Data supplied below:

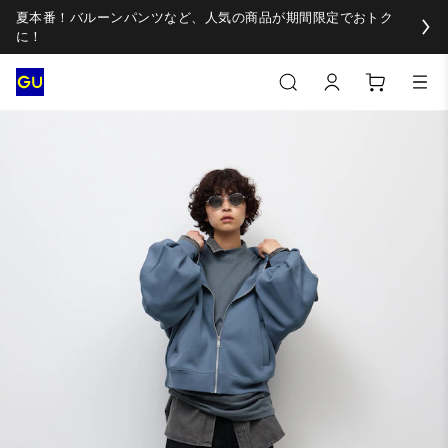
夏本番！バルーンパンツなど、人気の商品が期間限定でおトク
に！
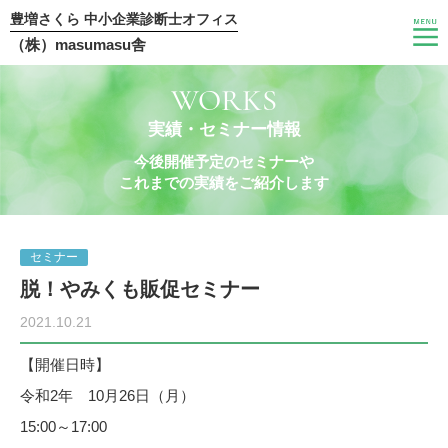
豊増さくら 中小企業診断士オフィス
（株）masumasu舎
WORKS
実績・セミナー情報
今後開催予定のセミナーや
これまでの実績をご紹介します
セミナー
脱！やみくも販促セミナー
2021.10.21
【開催日時】
令和2年 10月26日（月）
15:00～17:00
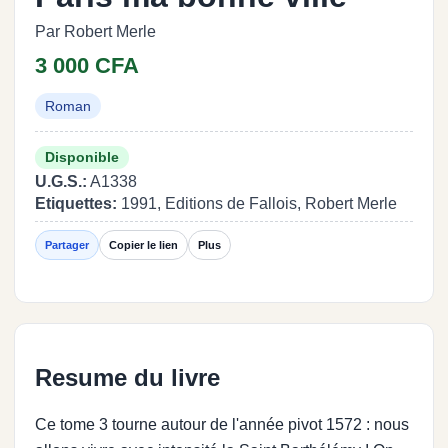
Par Robert Merle
3 000 CFA
Roman
Disponible
U.G.S.:
A1338
Etiquettes:
1991, Editions de Fallois, Robert Merle
Partager
Copier le lien
Plus
Resume du livre
Ce tome 3 tourne autour de l'année pivot 1572 : nous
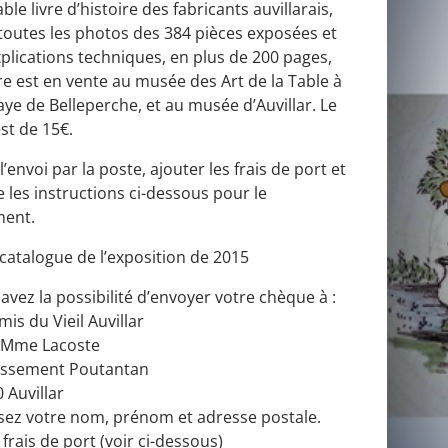
able livre d’histoire des fabricants auvillarais,
toutes les photos des 384 pièces exposées et
xplications techniques, en plus de 200 pages,
vre est en vente au musée des Art de la Table à
aye de Belleperche, et au musée d’Auvillar. Le
est de 15€.
l’envoi par la poste, ajouter les frais de port et
e les instructions ci-dessous pour le
ment.
 catalogue de l’exposition de 2015
avez la possibilité d’envoyer votre chèque à :
mis du Vieil Auvillar
 Mme Lacoste
tissement Poutantan
 Auvillar
sez votre nom, prénom et adresse postale.
 frais de port (voir ci-dessous)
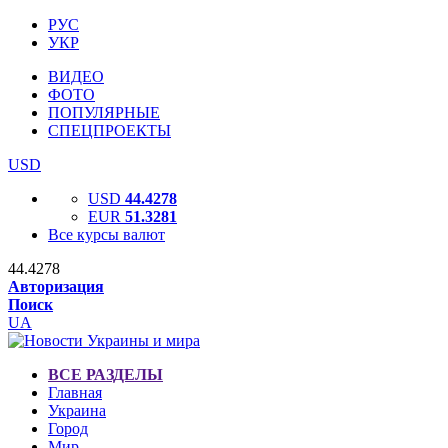
РУС
УКР
ВИДЕО
ФОТО
ПОПУЛЯРНЫЕ
СПЕЦПРОЕКТЫ
USD
USD
44.4278
EUR
51.3281
Все курсы валют
44.4278
Авторизация
Поиск
UA
ВСЕ РАЗДЕЛЫ
Главная
Украина
Город
Мир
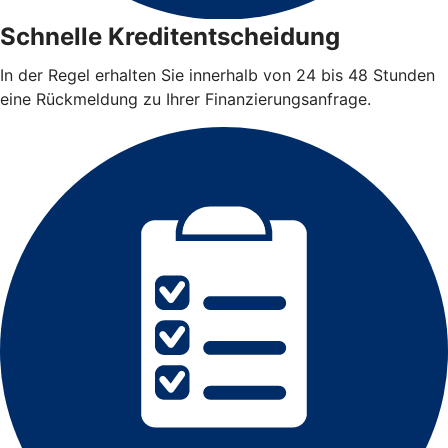
Schnelle Kreditentscheidung
In der Regel erhalten Sie innerhalb von 24 bis 48 Stunden
eine Rückmeldung zu Ihrer Finanzierungsanfrage.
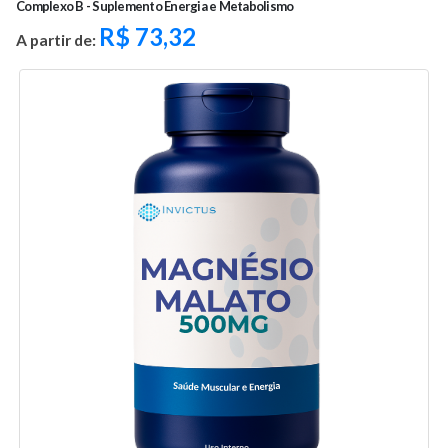
Complexo B - Suplemento Energia e Metabolismo
R$
73,32
A partir de:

End of Data supplied.

| Task description |
Using the entries above, state how many lines include the word "votre", with no other words.

| Response area |
2